Comecemos a coluna com a fábula do fogo. O fogo, ofendido porque a água, na panela, é colocada acima dele (sendo que ele se considera um "elemento superior") começa a erguer cada vez mais alto as suas chamas, até provocar a ebulição da água que, transbordando da panela, o extingue. Senhoras e senhores, tenham cuidado com o conceito que fazem de si próprios. Quem se considera forte pode cair ao primeiro movimento do vento. Ou se evaporar diante de uma pequenina brasa que se transforma em chama e que começa a se erguer em espirais até consumir os corpos que encontram pela frente.

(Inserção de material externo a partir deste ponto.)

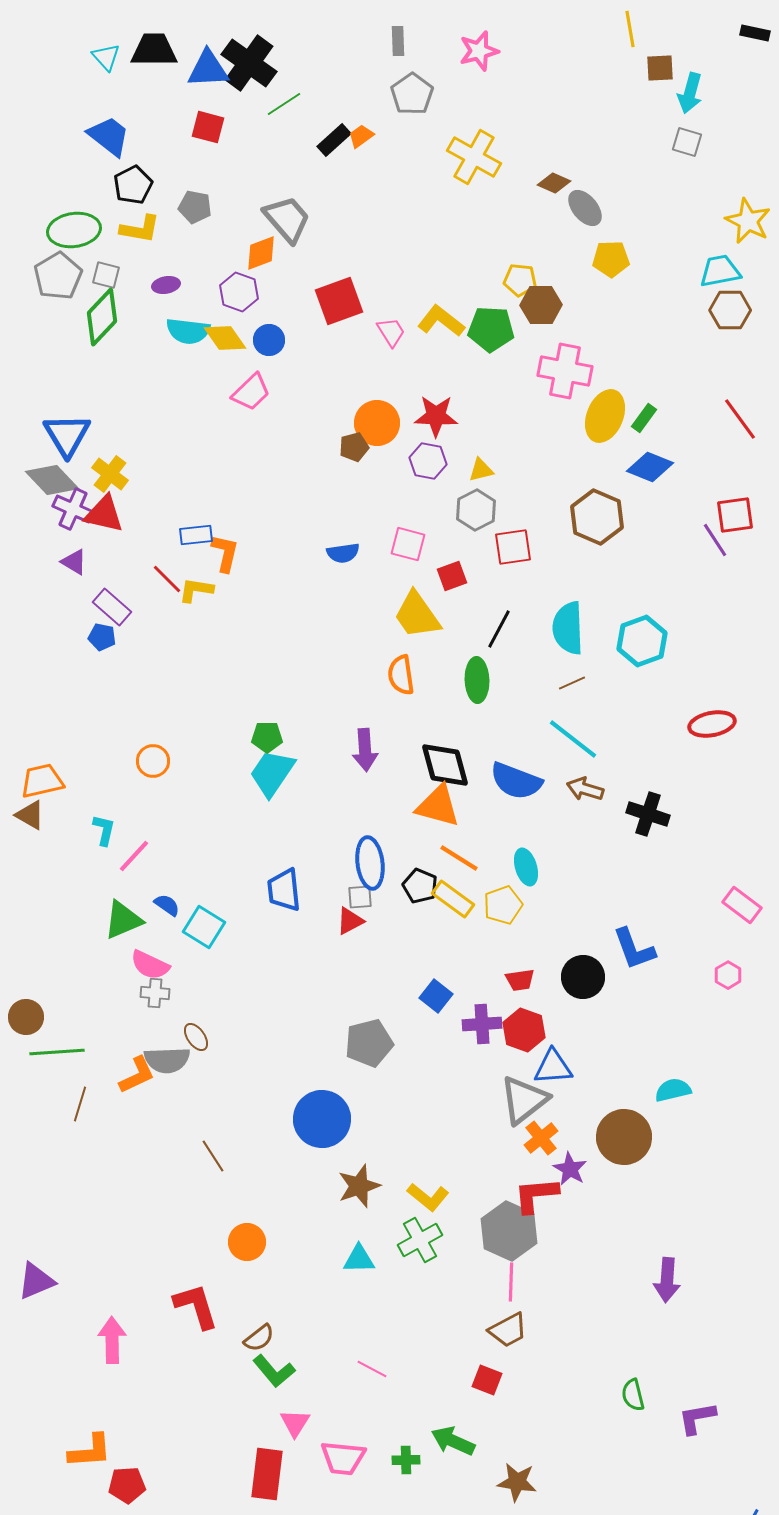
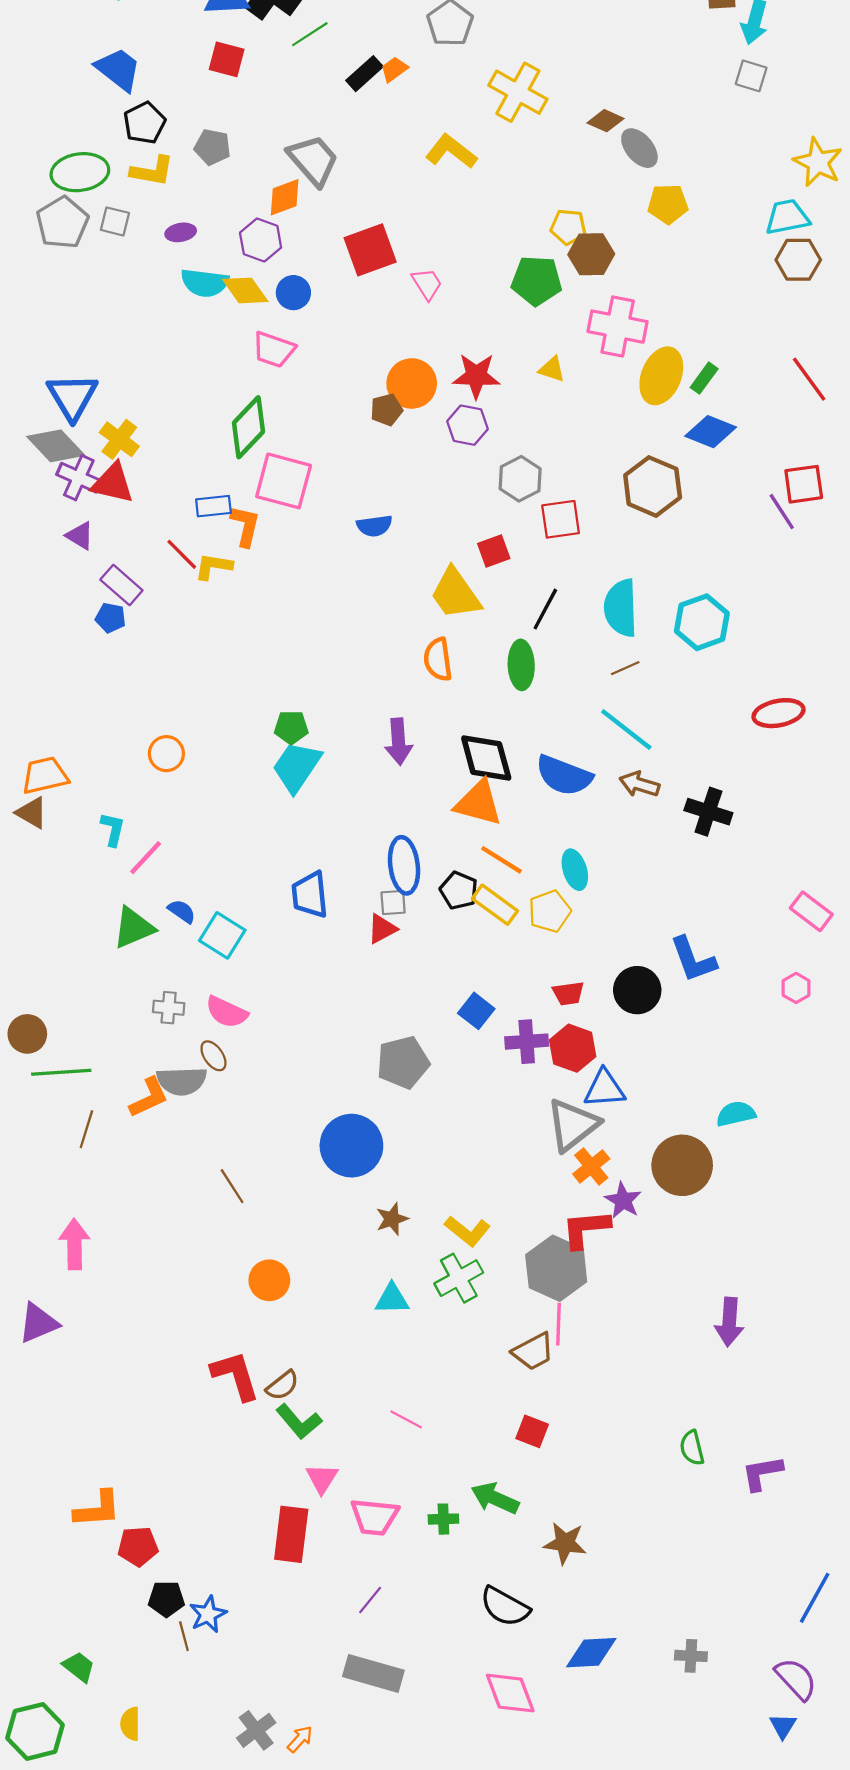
green diamond: (102, 317) -> (249, 427), moved
yellow L-shape: (441, 321) -> (451, 151), moved
pink trapezoid: (251, 392) -> (274, 350), turned 63
yellow triangle: (481, 470) -> (552, 369), moved, turned 32
pink square: (408, 544) -> (284, 481), moved, size x1.5
pink semicircle: (150, 965) -> (227, 1012), moved
brown star: (359, 1186) -> (392, 1219), size x0.7
red L-shape: (196, 1306) -> (235, 1376), moved
brown trapezoid: (508, 1330) -> (533, 1351), moved
pink arrow: (112, 1340) -> (74, 1244), moved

E, como fecho, Ode à Dignidade....

DIGNIDADE

"Ser digno significa não pedir o que se merece : nem aceitar o imerecido. Enquanto os servis sobem, por entre as malhas do favoritismo, os austeros ascendem pela escadaria das suas virtudes. Ou então, por nenhuma. A dignidade estimula toda perfeição do homem; a vaidade esporeia qualquer êxito da sombra. O digno escreveu um lema em seu brazão : o que tem por preço uma partícula de honra, é caro" (In O HOMEM MEDIOCRE, José Ingenieros).

BOTANDO O CARRO NA RUA

O governador José Serra começa a botar o carro na rua. Sábado passado, circulou faceiro entre os 1.200 convidados ao casamento da filha do senador Tasso Jereissati, em Fortaleza. Na bela mansão, na praia do Futuro, deixando de lado o comportamento arredio, Serra cumprimentava um e outro, ganhando de alguns o mais que antecipado título de "presidente". O governador paulista fez um tento ao aceitar o convite de Tasso, que, segundo se sabe, não lhe é muito simpático. E Aécio Neves, mais ligado a Tasso, cometeu o desatino de não comparecer ao evento, sob a desculpa de "outro casamento". Um a zero para Serra.

A ESTOCADA DE NEVES

Ao criticar o governo Lula por "colocar a ética abaixo do tapete", o governador Aécio Neves tentou estabelecer uma primeira divisória entre ele e o petismo. Aécio quer aparecer também como candidato de oposição. Pois até o momento, sua imagem é a de amigo de Lula, podendo até vir a ser candidato de um partido da base governista, no caso o PMDB, apoiado pelo presidente. Com sua ácida crítica, Neves quis exibir um chega-prá-lá. Percebeu que José Serra ganha terreno com o perfil de oposicionista. Ocorre que o PT mineiro já o chama de "traidor", por ter forçado a aliança "informal" com o partido em torno do vitorioso Márcio Lacerda, do PSB. Aécio Neves está à procura de um eixo.

COMO DEVE SER O LÍDER

O líder não é apenas um servidor do povo que renuncia a qualquer privilégio, mas também deve privar-se dos prazeres para consagrar suas energias ao projeto político. Carlos Matus, sociólogo e planejador chileno, ensina que o estilo de liderança pode ser assim caracterizado : credibilidade da palavra apoiada no exemplo pessoal do líder; baixa valorização, pela chefia, da rivalidade individual; baixo valor à ameaça do outro; proibição da violência e do engano; abolição do conceito de inimigo; alto valor do projeto; alto valor do consenso e da cooperação; predomínio da força dos valores humanos e das grandes maiorias; e o líder é o primeiro dentre os iguais, só prega o que pratica. Quem veste esse figurino : Barack Obama, George Bush, Nicolas Sarkozy, Angela Merkel ? Hugo Chávez, Simon Bolívar ?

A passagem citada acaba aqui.